Published in the American Journal of Psychiatry, the findings reflect an analysis of epidemiologic and genetic research and physiologic postpartum triggers (circadian, endocrine, immunologic) of psychosis. The authors summarized systematic reviews and used the clinical studies to provide strategies for prevention, treatment options, and diagnostic recommendations.
In population-based register studies of psychiatric admissions, incidence of first-lifetime onset postpartum psychosis was found to vary from 0.25 to 0.6 per 1000 births. Following an incipient episode, 20% to 50% of women had isolated postpartum psychosis. The other women had episodes outside the perinatal period, typically within the bipolar spectrum.
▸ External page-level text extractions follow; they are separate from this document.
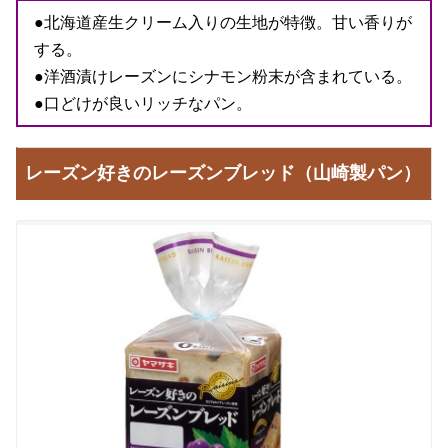
●北海道産生クリーム入りの生地が特徴。甘い香りが
する。
●洋酒漬けレーズンにシナモン粉末が含まれている。
●口どけが良いリッチなパン。
レーズン好きのレーズンブレッド（山崎製パン）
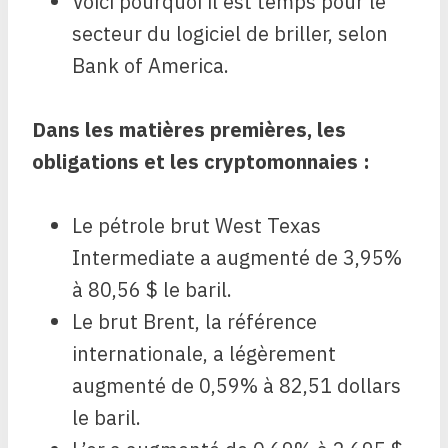
Voici pourquoi il est temps pour le
secteur du logiciel de briller, selon
Bank of America.
Dans les matières premières, les
obligations et les cryptomonnaies :
Le pétrole brut West Texas
Intermediate a augmenté de 3,95%
à 80,56 $ le baril.
Le brut Brent, la référence
internationale, a légèrement
augmenté de 0,59% à 82,51 dollars
le baril.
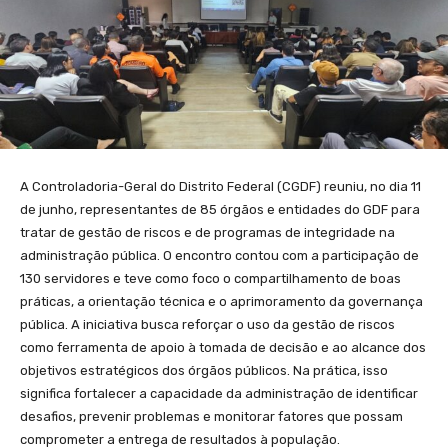
A Controladoria-Geral do Distrito Federal (CGDF) reuniu, no dia 11
de junho, representantes de 85 órgãos e entidades do GDF para
tratar de gestão de riscos e de programas de integridade na
administração pública. O encontro contou com a participação de
130 servidores e teve como foco o compartilhamento de boas
práticas, a orientação técnica e o aprimoramento da governança
pública. A iniciativa busca reforçar o uso da gestão de riscos
como ferramenta de apoio à tomada de decisão e ao alcance dos
objetivos estratégicos dos órgãos públicos. Na prática, isso
significa fortalecer a capacidade da administração de identificar
desafios, prevenir problemas e monitorar fatores que possam
comprometer a entrega de resultados à população.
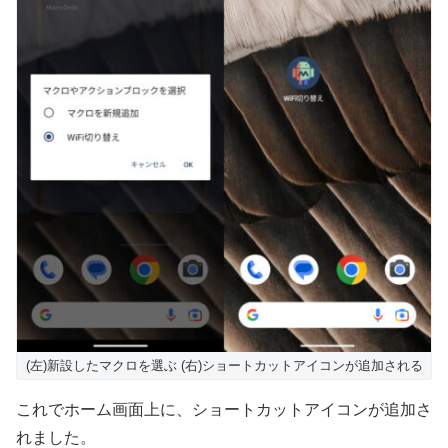
(左)新設したマクロを選ぶ (右)ショートカットアイコンが追加される
これでホーム画面上に、ショートカットアイコンが追加さ
れました。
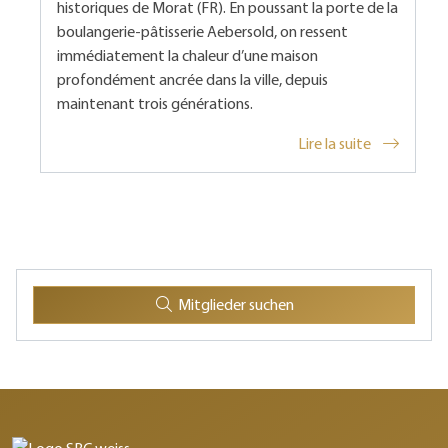
historiques de Morat (FR). En poussant la porte de la
boulangerie-pâtisserie Aebersold, on ressent
immédiatement la chaleur d’une maison
profondément ancrée dans la ville, depuis
maintenant trois générations.
Lire la suite
Mitglieder suchen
The investigators found that fewer than 30 publications have focused on treatment of postpartum psychosis. The largest of the studies (n = 64) found evidence that lithium showed great efficacy when used for acute and maintenance treatment and, in another report, electroconvulsive therapy was shown to be of benefit, while inpatient care is typically required to complete the diagnostic evaluation and initiate treatment. The risk of relapse after a subsequent pregnancy was 31% for women who had isolated postpartum psychoses (95% confidence interval = 22 – 42).